“Proptech is no longer niche; it is now one of the largest categories of venture capital and is transforming the real estate industry,” claimed Brendan Wallace, one of the three co-founders of proptech firm Fifth Wall, in an announcement late last month.

The announcement related to Canadian investor Ivanhoé Cambridge’s investment in the firm, making it Fifth Wall’s biggest shareholder. It was one of three announcements in the past couple of weeks about blue-chip institutions investing in Fifth Wall or one of its funds; the other two were from PGIM, the asset management arm of American life insurance company Prudential Financial, and Knight Frank, the London-based property services firm.

They are among 65 limited partners from 15 countries to have backed Fifth Wall in one or more funds to the aggregate tune of $1.7 billion.

Ivanhoé Cambridge, one of institutional private real estate’s heavyweight investors, is subscribed to a total of $85 million now across four Fifth Wall funds. Other institutional investors or managers backing the firm include GLP, Hines and MetLife Investment Management.

With support like that, it is unsurprising the firm sits atop PERE’s inaugural Proptech 20 ranking of managers by capital raised in the last five years, published this week. But at $1.4 billion of the ranking’s combined $5.52 billion, it is notable Fifth Wall accounts for a quarter of the private capital raised for direct investments in the technologies expected to shape the transformation of the real estate sector through these next, pivotal years.

Private real estate’s newest capital markets frontier might be no more than five years old, but already it has determined a heavyweight champion. There is a sense of déjà vu about this. Ostensibly at least, real estate businesses keen to advance their technological capabilities have flocked to a leading brand in a similar vein to how institutional investors have become almost obliged to support private real estate’s heavyweight Blackstone. Indeed, one consultant told PERE earlier this year how an institutional real estate portfolio often starts with a ticket to a Blackstone vehicle before other managers are considered. It is hard to believe a similar theme is not already playing out in proptech.
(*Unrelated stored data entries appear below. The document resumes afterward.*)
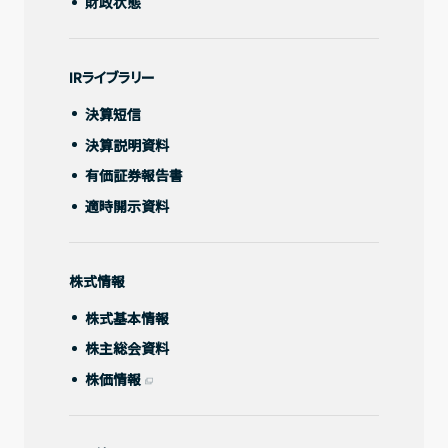
財政状態
IRライブラリー
IRライブラリー
決算短信
決算短信
決算説明資料
決算説明資料
有価証券報告書
有価証券報告書
適時開示資料
適時開示資料
株式情報
株式基本情報
株式情報
株主総会資料
株式基本情報
株価情報
株主総会資料
株価情報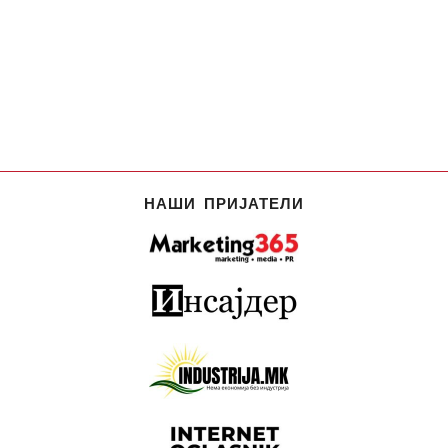
НАШИ ПРИЈАТЕЛИ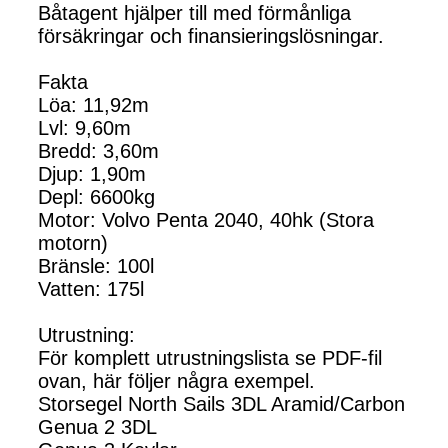
Båtagent hjälper till med förmånliga
försäkringar och finansieringslösningar.
Fakta
Löa: 11,92m
Lvl: 9,60m
Bredd: 3,60m
Djup: 1,90m
Depl: 6600kg
Motor: Volvo Penta 2040, 40hk (Stora
motorn)
Bränsle: 100l
Vatten: 175l
Utrustning:
För komplett utrustningslista se PDF-fil
ovan, här följer några exempel.
Storsegel North Sails 3DL Aramid/Carbon
Genua 2 3DL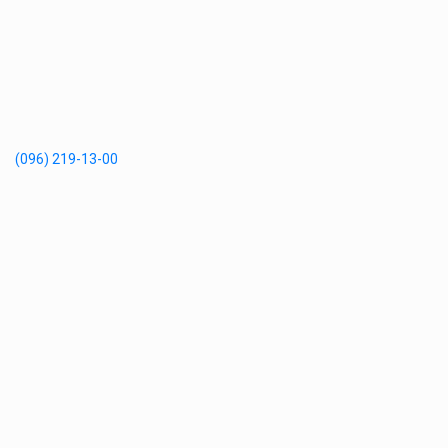
(096) 219-13-00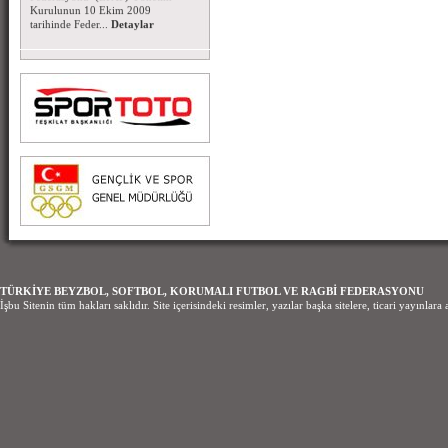
Kurulunun 10 Ekim 2009
tarihinde Feder...
Detaylar
TÜRKİYE BEYZBOL, SOFTBOL, KORUMALI FUTBOL VE RAGBİ FEDERASYONU
İşbu Sitenin tüm hakları saklıdır. Site içerisindeki resimler, yazılar başka sitelere, ticari yayınl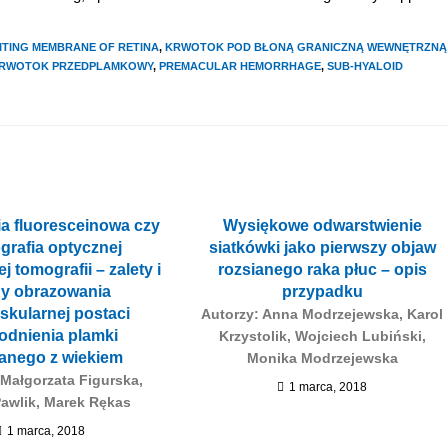
MITING MEMBRANE OF RETINA
,
KRWOTOK POD BŁONĄ GRANICZNĄ WEWNĘTRZNĄ
RWOTOK PRZEDPLAMKOWY
,
PREMACULAR HEMORRHAGE
,
SUB-HYALOID
ia fluoresceinowa czy
Wysiękowe odwarstwienie
grafia optycznej
siatkówki jako pierwszy objaw
j tomografii – zalety i
rozsianego raka płuc – opis
y obrazowania
przypadku
kularnej postaci
Autorzy: Anna Modrzejewska, Karol
odnienia plamki
Krzystolik, Wojciech Lubiński,
anego z wiekiem
Monika Modrzejewska
 Małgorzata Figurska,
1 marca, 2018
Pawlik, Marek Rękas
1 marca, 2018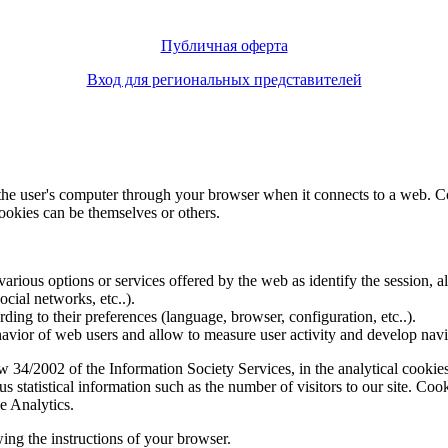
Публичная оферта
Вход для региональных представителей
f the user's computer through your browser when it connects to a web. C
ookies can be themselves or others.
various options or services offered by the web as identify the session, all
social networks, etc..).
rding to their preferences (language, browser, configuration, etc..).
ior of web users and allow to measure user activity and develop naviga
4/2002 of the Information Society Services, in the analytical cookies t
 statistical information such as the number of visitors to our site. Co
e Analytics.
ing the instructions of your browser.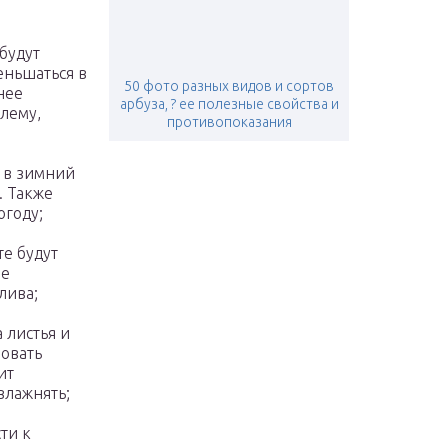
будут
еньшаться в
50 фото разных видов и сортов
нее
арбуза, ? ее полезные свойства и
лему,
противопоказания
 в зимний
. Также
огоду;
те будут
ае
лива;
 листья и
овать
ит
влажнять;
ти к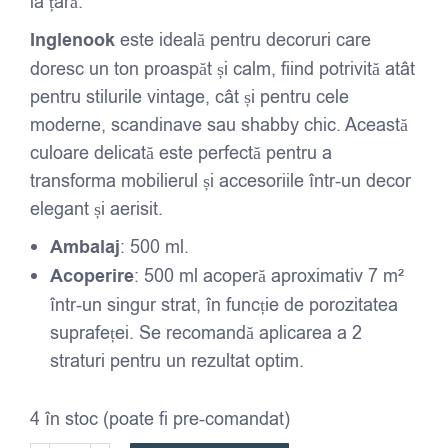
la țară.
Inglenook
este ideală pentru decoruri care
doresc un ton proaspăt și calm, fiind potrivită atât
pentru stilurile vintage, cât și pentru cele
moderne, scandinave sau shabby chic. Această
culoare delicată este perfectă pentru a
transforma mobilierul și accesoriile într-un decor
elegant și aerisit.
Ambalaj
: 500 ml.
Acoperire
: 500 ml acoperă aproximativ 7 m²
într-un singur strat, în funcție de porozitatea
suprafeței. Se recomandă aplicarea a 2
straturi pentru un rezultat optim.
4 în stoc (poate fi pre-comandat)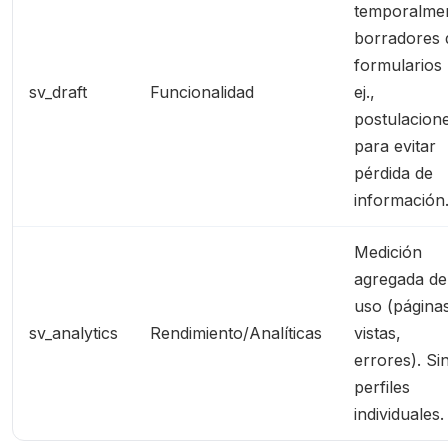
temporalme
borradores 
formularios 
sv_draft
Funcionalidad
ej.,
postulacion
para evitar
pérdida de
información
Medición
agregada de
uso (página
sv_analytics
Rendimiento/Analíticas
vistas,
errores). Si
perfiles
individuales.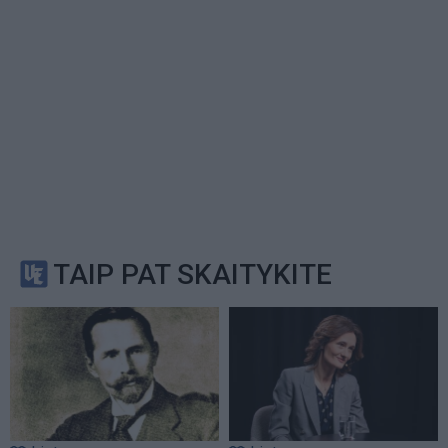
TAIP PAT SKAITYKITE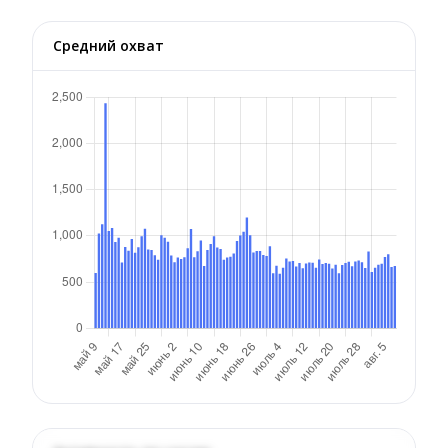
Средний охват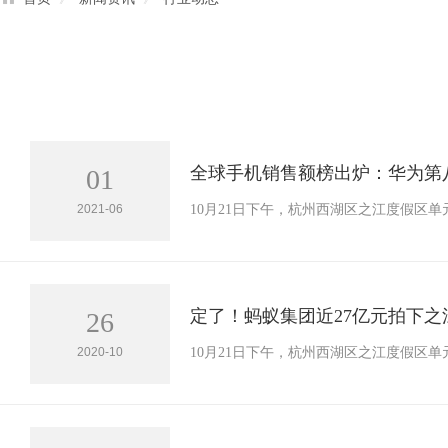
全球手机销售额榜出炉：华为第
01
2021-06
10月21日下午，杭州西湖区之江度假区单元X
定了！蚂蚁集团近27亿元拍下之
26
2020-10
10月21日下午，杭州西湖区之江度假区单元X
Notably, Fifth Wall’s co-founders have significant history with the New York giant. Wallace formerly was a Blackstone real estate executive; Brad Greiwe previously co-founded Invitation Homes, the single-family rental business heavily backed by Blackstone. While at UBS, Greiwe was also a lender to one of Blackstone’s biggest real estate transactions, Hilton Hotels.

Whether the personnel connection is coincidental or instrumental in Fifth Wall’s early traction with private capital markets, the parallel of polarized market dominated by an 800-pound gorilla is hard to ignore. Blackstone has led PERE’s signature list of private real estate managers by capital raised since the ranking’s inception, having raised $64.9 billion of the ranking’s aggregate $494.5 billion – 13 percent of the total.

Debate remains as to the health of a sector quite so polarized. For sure, Blackstone has justified a top billing with since-inception, cumulative IRRs of 15 percent and an equity multiple of 1.9x. That can be argued as justification enough for institutional groupthink. Unequivocally, investors in Blackstone funds can attest to making a profit.

Sustained and meaningful returns are, however, yet to be chalked in proptech, including by Fifth Wall, which has yet to publicly confirm a full-circle commingled vehicle. Can private capital markets really justify polarizing the sector so soon? Assessing the downside to doing so would be an interesting exercise.

According to PERE’s cover story on proptech’s capital markets, investment in technologies focused on the built environment increased from $9.1 billion in 2015 to $24.6 billion in 2019. There was a covid-dip to $23.8 billion last year, but these numbers are expected to be left behind in the years to come. Early claims on market share will go some way to determining who benefits most from this growth.